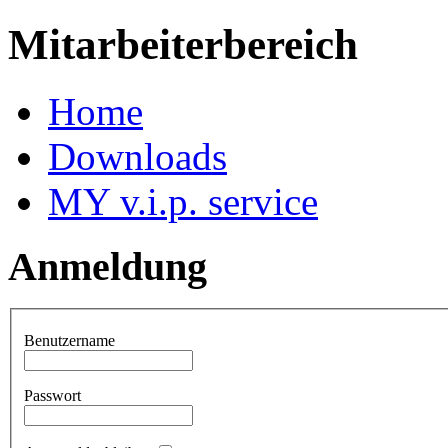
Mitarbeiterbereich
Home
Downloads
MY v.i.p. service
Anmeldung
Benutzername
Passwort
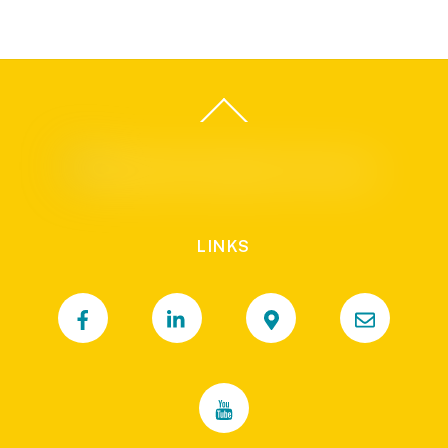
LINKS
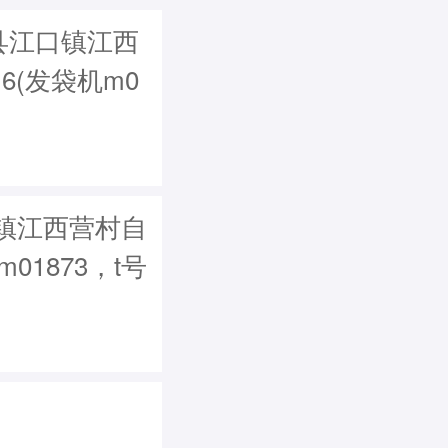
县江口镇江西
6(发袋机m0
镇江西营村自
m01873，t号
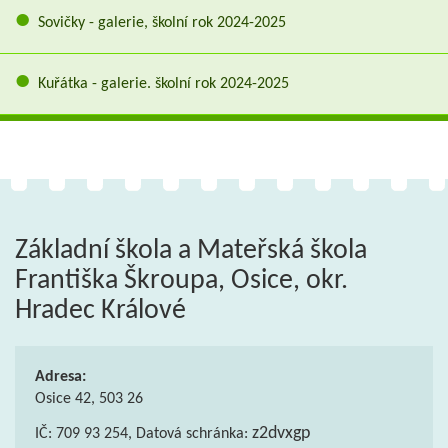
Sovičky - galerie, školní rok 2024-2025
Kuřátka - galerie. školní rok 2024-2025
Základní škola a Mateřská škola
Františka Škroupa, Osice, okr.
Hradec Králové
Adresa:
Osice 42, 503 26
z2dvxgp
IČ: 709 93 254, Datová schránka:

•••

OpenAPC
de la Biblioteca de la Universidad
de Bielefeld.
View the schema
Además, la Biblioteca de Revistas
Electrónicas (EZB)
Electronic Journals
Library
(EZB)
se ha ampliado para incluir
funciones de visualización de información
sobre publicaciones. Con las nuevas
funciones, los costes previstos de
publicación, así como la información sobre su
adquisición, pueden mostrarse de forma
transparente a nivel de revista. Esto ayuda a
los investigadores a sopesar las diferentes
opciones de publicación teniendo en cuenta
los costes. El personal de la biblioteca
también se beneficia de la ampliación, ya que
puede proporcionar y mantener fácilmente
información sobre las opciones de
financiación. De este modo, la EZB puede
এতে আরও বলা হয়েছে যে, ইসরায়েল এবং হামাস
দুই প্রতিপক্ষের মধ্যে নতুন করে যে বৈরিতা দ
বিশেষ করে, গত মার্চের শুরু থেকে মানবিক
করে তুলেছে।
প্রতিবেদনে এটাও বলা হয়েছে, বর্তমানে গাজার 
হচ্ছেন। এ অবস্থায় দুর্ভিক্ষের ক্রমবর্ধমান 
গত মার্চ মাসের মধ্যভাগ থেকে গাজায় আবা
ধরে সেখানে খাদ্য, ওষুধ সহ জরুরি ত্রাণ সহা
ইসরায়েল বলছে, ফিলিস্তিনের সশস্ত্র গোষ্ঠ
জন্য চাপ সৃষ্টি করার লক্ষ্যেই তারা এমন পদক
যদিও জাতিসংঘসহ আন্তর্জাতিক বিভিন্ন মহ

•••

**Problem:** Print nothing except the lines above from the one containing "Mitarbeiterbereich" down to the one containing "IČ: 709 93 254, Datová", both included, exactly as written and free of pictures.

**Answer to the problem:**
Mitarbeiterbereich
Home
Downloads
MY v.i.p. service
Anmeldung
Benutzername
Passwort
LINKS
县江口镇江西
6(发袋机m0
镇江西营村自
m01873，t号
Sovičky - galerie, školní rok 2024-2025
Kuřátka - galerie. školní rok 2024-2025
Základní škola a Mateřská škola
Františka Škroupa, Osice, okr.
Hradec Králové
Adresa:
Osice 42, 503 26
z2dvxgp
IČ: 709 93 254, Datová schránka:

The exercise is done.